---------- STORED DATA

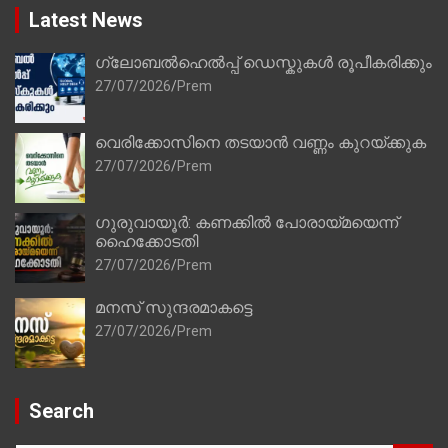
Latest News
ഗ്ലോബൽഹെൽപ്പ് ഡെസ്കുകൾ രൂപീകരിക്കും
27/07/2026
Prem
വെരിക്കോസിനെ തടയാൻ വണ്ണം കുറയ്ക്കുക
27/07/2026
Prem
ഗുരുവായൂർ: കണക്കിൽ പോരായ്മയെന്ന്
ഹൈക്കോടതി
27/07/2026
Prem
മനസ് സുന്ദരമാകട്ടെ
27/07/2026
Prem
Search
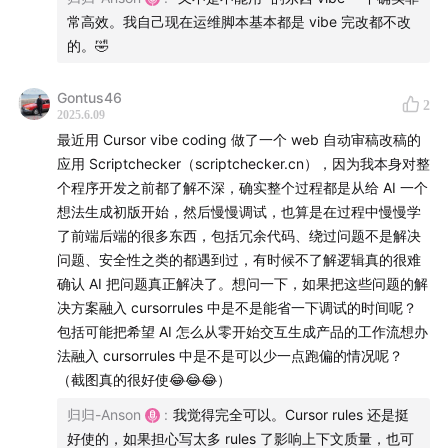
常高效。我自己现在运维脚本基本都是 vibe 完改都不改
的。🤣
Gontus46
2
2025.6.09
最近用 Cursor vibe coding 做了一个 web 自动审稿改稿的
应用 Scriptchecker（scriptchecker.cn），因为我本身对整
硬地笔记
个程序开发之前都了解不深，确实整个过程都是从给 AI 一个
想法生成初版开始，然后慢慢调试，也算是在过程中慢慢学
00:04
氛围编程 (Vibe Coding) 的起源与介绍
了前端后端的很多东西，包括冗余代码、绕过问题不是解决
问题、安全性之类的都遇到过，有时候不了解逻辑真的很难
10:02
氛围编程打造产品 Castwise：前端开发经验分享
确认 AI 把问题真正解决了。想问一下，如果把这些问题的解
决方案融入 cursorrules 中是不是能省一下调试的时间呢？
27:05
Vibe Coding 前后端开发经验对比与反思
包括可能把希望 AI 怎么从零开始交互生成产品的工作流想办
法融入 cursorrules 中是不是可以少一点跑偏的情况呢？
40:16
Vibe Coding 后端开发的关键要点与安全性探讨
（截图真的很好使😂😂😂）
扩展笔记：
castwise.ai
归归-Anson
:
我觉得完全可以。Cursor rules 还是挺
好使的，如果担心写太多 rules 了影响上下文质量，也可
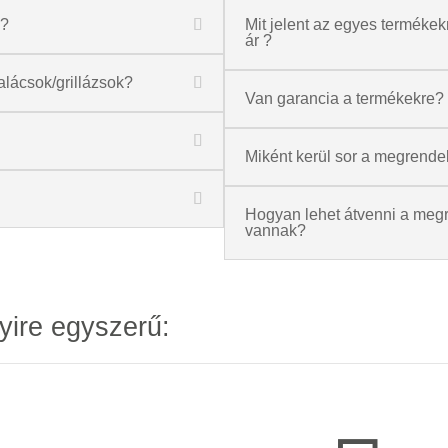
a?
Mit jelent az egyes termékekné
ár ?
alácsok/grillázsok?
Van garancia a termékekre?
Miként kerül sor a megrende
Hogyan lehet átvenni a megr
vannak?
yire egyszerű:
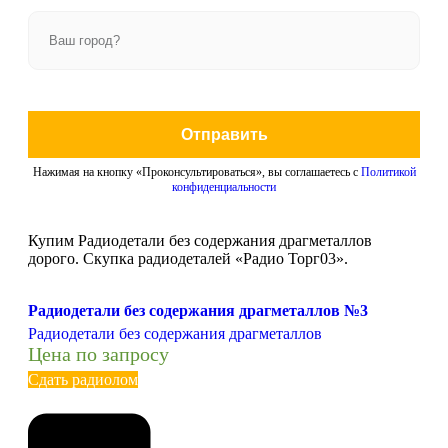
Отправить
Нажимая на кнопку «Проконсультироваться», вы соглашаетесь с
Политикой
конфиденциальности
Купим Радиодетали без содержания драгметаллов
дорого. Скупка радиодеталей «Радио Торг03».
Радиодетали без содержания драгметаллов №3
Радиодетали без содержания драгметаллов
Цена по запросу
Сдать радиолом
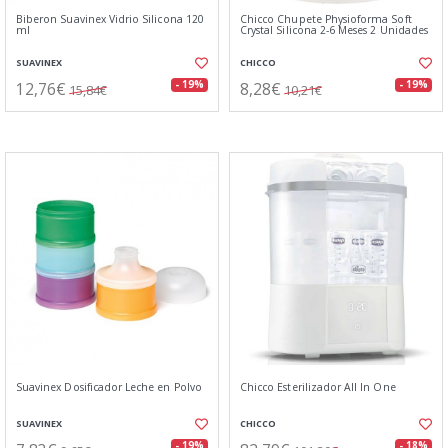
Biberon Suavinex Vidrio Silicona 120
Chicco Chupete Physioforma Soft
ml
Crystal Silicona 2-6 Meses 2 Unidades
SUAVINEX
CHICCO
12,76€
8,28€
- 19%
- 19%
15,84€
10,21€
Suavinex Dosificador Leche en Polvo
Chicco Esterilizador All In One
SUAVINEX
CHICCO
- 19%
- 18%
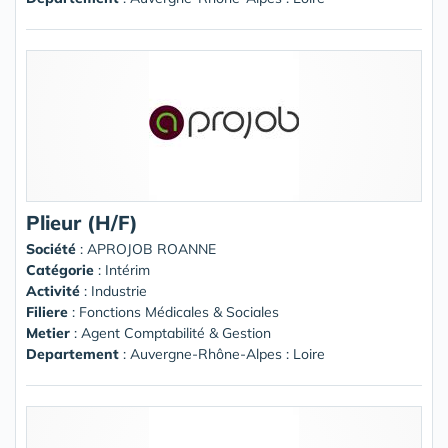
Plieur (H/F)
Société
:
APROJOB ROANNE
Catégorie
: Intérim
Activité
: Industrie
Filiere
: Fonctions Médicales & Sociales
Metier
: Agent Comptabilité & Gestion
Departement
: Auvergne-Rhône-Alpes : Loire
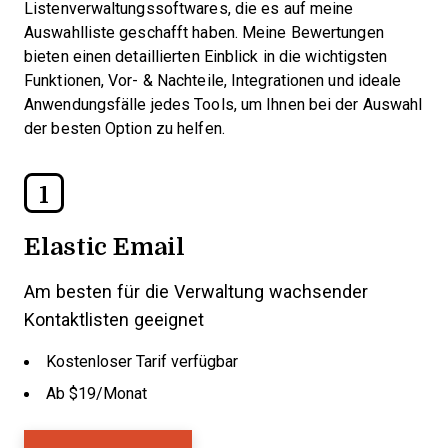
Listenverwaltungssoftwares, die es auf meine
Auswahlliste geschafft haben. Meine Bewertungen
bieten einen detaillierten Einblick in die wichtigsten
Funktionen, Vor- & Nachteile, Integrationen und ideale
Anwendungsfälle jedes Tools, um Ihnen bei der Auswahl
der besten Option zu helfen.
1
Elastic Email
Am besten für die Verwaltung wachsender
Kontaktlisten geeignet
Kostenloser Tarif verfügbar
Ab $19/Monat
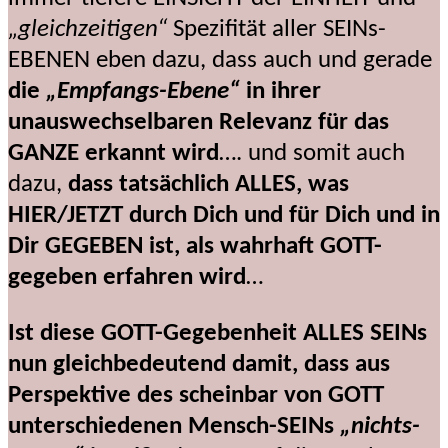
„gleichzeitigen“
Spezifität aller SEINs-
EBENEN eben dazu, dass auch und gerade
die
„Empfangs-Ebene“
in ihrer
unauswechselbaren Relevanz für das
GANZE erkannt wird
…. und somit auch
dazu,
dass tatsächlich ALLES, was
HIER/JETZT durch Dich und für Dich und in
Dir GEGEBEN ist, als wahrhaft GOTT-
gegeben erfahren wird
…
Ist diese GOTT-Gegebenheit ALLES SEINs
nun gleichbedeutend damit, dass aus
Perspektive des scheinbar von GOTT
unterschiedenen Mensch-SEINs
„nichts-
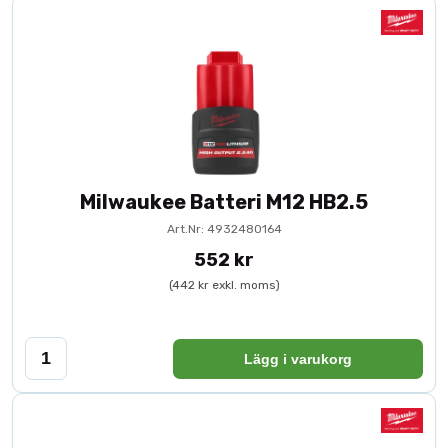
Milwaukee Batteri M12 HB2.5
Art.Nr: 4932480164
552 kr
(442 kr exkl. moms)
Lägg i varukorg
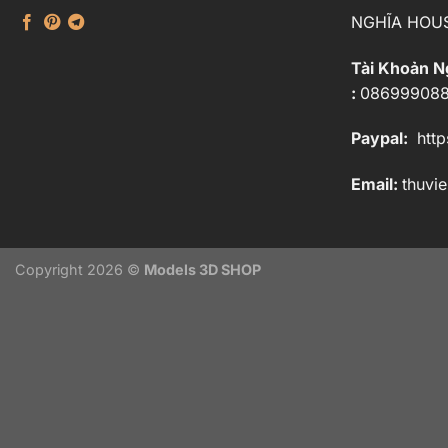
NGHĨA HOU
Tài Khoản 
:
08699908
Paypal:
http
Email:
thuvi
Copyright 2026 ©
Models 3D SHOP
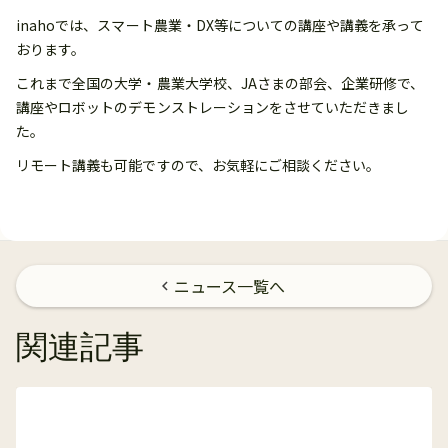
inahoでは、スマート農業・DX等についての講座や講義を承って
おります。
これまで全国の大学・農業大学校、JAさまの部会、企業研修で、
講座やロボットのデモンストレーションをさせていただきまし
た。
リモート講義も可能ですので、お気軽にご相談ください。
ニュース一覧へ
chevron_left
関連記事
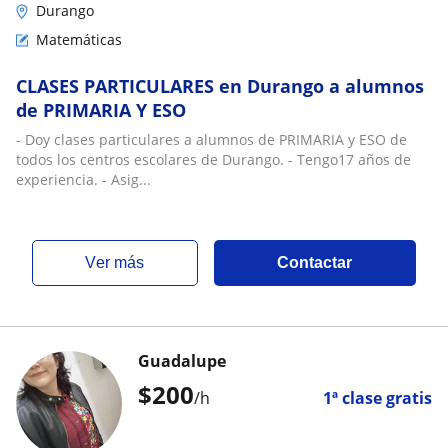
Durango
Matemáticas
CLASES PARTICULARES en Durango a alumnos
de PRIMARIA Y ESO
- Doy clases particulares a alumnos de PRIMARIA y ESO de
todos los centros escolares de Durango. - Tengo17 años de
experiencia. - Asig...
ver más
Contactar
Guadalupe
$
200
/h
1ª clase gratis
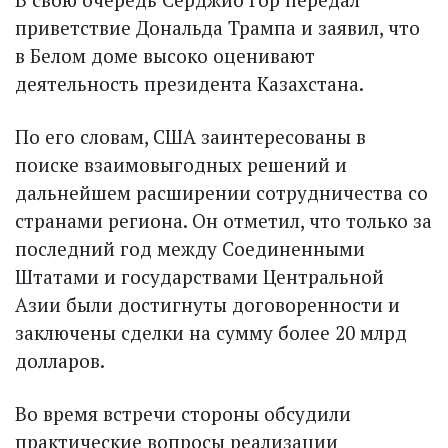
приветствие Дональда Трампа и заявил, что
в Белом доме высоко оценивают
деятельность президента Казахстана.
По его словам, США заинтересованы в
поиске взаимовыгодных решений и
дальнейшем расширении сотрудничества со
странами региона. Он отметил, что только за
последний год между Соединенными
Штатами и государствами Центральной
Азии были достигнуты договоренности и
заключены сделки на сумму более 20 млрд
долларов.
Во время встречи стороны обсудили
практические вопросы реализации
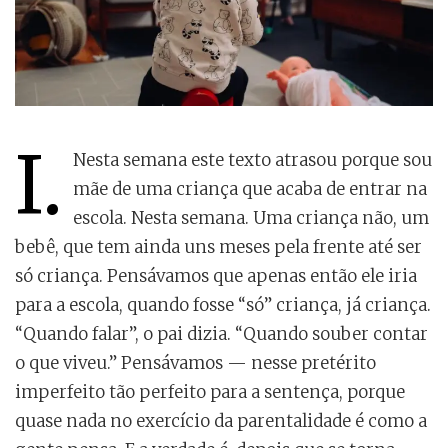
I.
Nesta semana este texto atrasou porque sou
mãe de uma criança que acaba de entrar na
escola. Nesta semana. Uma criança não, um
bebê, que tem ainda uns meses pela frente até ser
só criança. Pensávamos que apenas então ele iria
para a escola, quando fosse “só” criança, já criança.
“Quando falar”, o pai dizia. “Quando souber contar
o que viveu.” Pensávamos — nesse pretérito
imperfeito tão perfeito para a sentença, porque
quase nada no exercício da parentalidade é como a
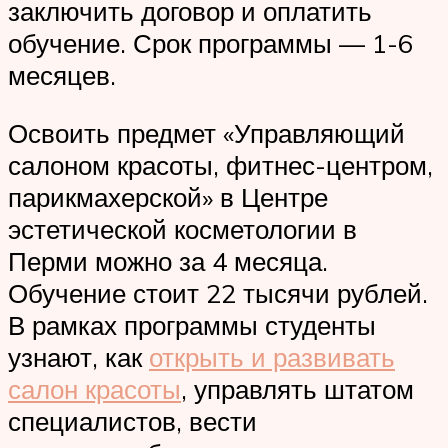
заключить договор и оплатить
обучение. Срок программы — 1-6
месяцев.
Освоить предмет «Управляющий
салоном красоты, фитнес-центром,
парикмахерской» в Центре
эстетической косметологии в
Перми можно за 4 месяца.
Обучение стоит 22 тысячи рублей.
В рамках программы студенты
узнают, как
открыть и развивать
салон красоты
, управлять штатом
специалистов, вести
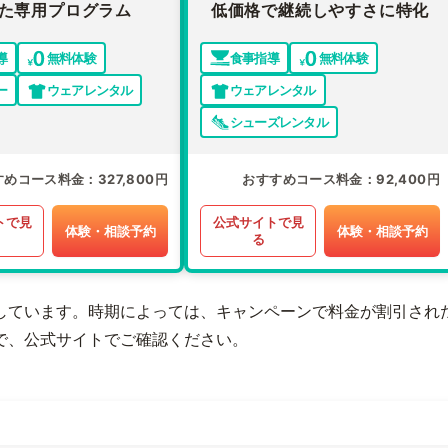
た専用プログラム
低価格で継続しやすさに特化
導
無料体験
食事指導
無料体験
ー
ウェアレンタル
ウェアレンタル
シューズレンタル
すめコース料金
327,800円
おすすめコース料金
92,400円
トで見
公式サイトで見
体験・相談予約
体験・相談予約
る
しています。時期によっては、キャンペーンで料金が割引され
で、公式サイトでご確認ください。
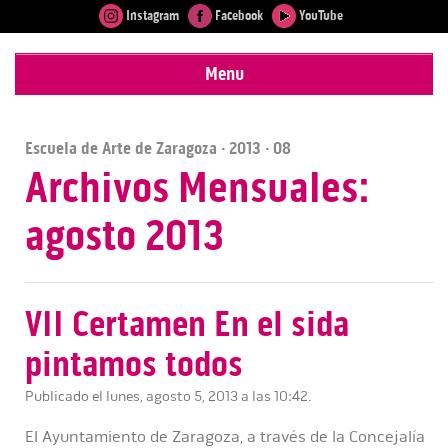
Instagram
Facebook
YouTube
Menu
Escuela de Arte de Zaragoza
·
2013
· 08
Archivos Mensuales:
agosto 2013
VII Certamen En el sida
pintamos todos
Publicado el lunes, agosto 5, 2013 a las 10:42.
El Ayuntamiento de Zaragoza, a través de la Concejalía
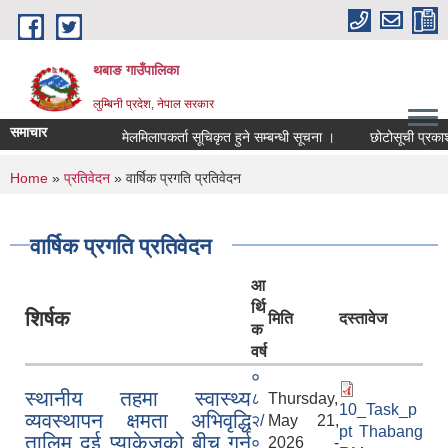
Skip to main content
थबाङ गाउँपालिका
लुम्बिनी प्रदेश, नेपाल सरकार
समाचार
मेलमिलापकर्ता सूचिकृत हुने सम्बन्धी सूचना ।
छोटोसूची प्रकाशन तथ
You are here
Home
»
प्रतिवेदन
» वार्षिक प्रगति प्रतिवेदन
वार्षिक प्रगति प्रतिवेदन
आ
र्थि
शिर्षक
मिति
दस्तावेज
क
वर्ष
०
स्थानीय तहमा स्वास्थ्य
८
Thursday,
10_Task_p
व्यवस्थापन क्षमता अभिवृद्धि
२/
May 21,
pt Thabang
तालिम दुई प्याकेजको बीच गर्नु
०
2026 -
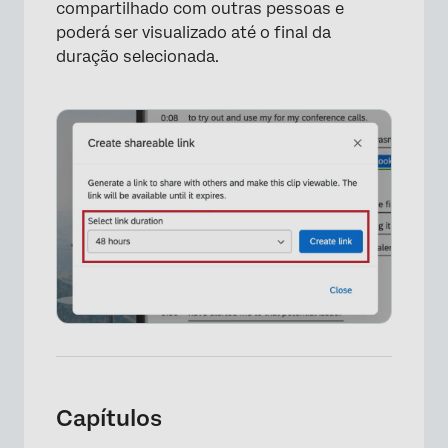
compartilhado com outras pessoas e
poderá ser visualizado até o final da
×
duração selecionada.
×
Capítulos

--------------------

PROBLEM: Your response should contain each line of the entries above that holds the string "porque".

ANSWER TO THE EXERCISE:
Nesta semana este texto atrasou porque sou
imperfeito tão perfeito para a sentença, porque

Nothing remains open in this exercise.